Ontario MPP
- In office 1964–1967
- Preceded by: Maurice Bélanger
- Succeeded by: Riding abolished
- Constituency: Windsor—Sandwich

Personal details
- Born: May 21, 1914 Amherstburg, Ontario
- Died: January 11, 2011 (aged 96) Guelph, Ontario
- Party: Progressive Conservative
- Spouse: Orpha Miller
- Children: 5
- Occupation: Farmer, real estate agent

Military service
- Allegiance: Canadian
- Branch/service: Canadian Armed Forces
- Years of service: 1940–1945
- Battles/wars: Italian Campaign, Liberation of Holland

= Ivan Thrasher =

Canadian politician

Ivan William Thrasher (May 21, 1914 – January 21, 2011) was a politician in Ontario, Canada. He served as a Progressive Conservative member of the Legislative Assembly of Ontario from 1964 to 1967. He represented the riding of Windsor—Sandwich in the government of John Robarts.

==Background==
Thrasher was born Amherstburg, Ontario near Windsor, Ontario. He was one of eight children in the family of William and Ruby Thrasher. In 1940, he joined the Canadian Armed Forces and served in the 1st and 2nd Regiments, participating in both the Italian campaign and the liberation of Holland. After returning to Canada, he began a turkey farm, then a successful real estate business.
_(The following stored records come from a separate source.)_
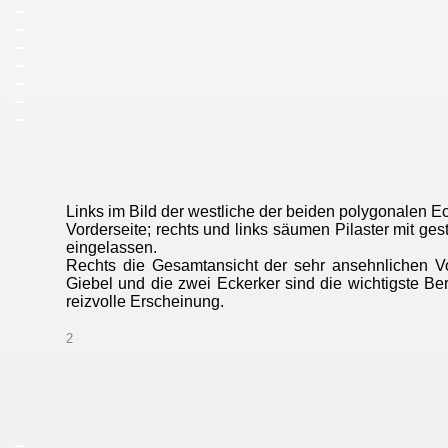
_
_
_
_
_
_
_
Links im Bild der westliche der beiden polygonalen Ec
Vorderseite; rechts und links säumen Pilaster mit ge
eingelassen.
Rechts die Gesamtansicht der sehr ansehnlichen Vor
Giebel und die zwei Eckerker sind die wichtigste
reizvolle Erscheinung.
2
_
He married Orpha Miller in 1946 and together they raised five children in Cottam, Ontario and Ruthven, Ontario.

==Politics==
Thrasher ran for office in the 1963 provincial election as the Progressive Conservative candidate in the riding of Windsor—Sandwich. He was defeated by Liberal incumbent Maurice Bélanger by 999 votes. When Bélanger died in 1964, Thrasher ran to replace him in a by-election. He defeated Liberal candidate Archibald Gignac by 829 votes. Thrasher served as a backbench supporter in the majority PC government led by Premier John Robarts. In the 1967 election, Thrasher ran in the redistributed riding of Windsor West. He came in third, trailing the winner, NDP candidate Hugh Peacock, by 1,884 votes.

==Later life==
After leaving politics, he returned to his farm where he bred and raced thoroughbred horses. His farm was called 'Lucky T. Stud'. He died in 2011 at the age of 96.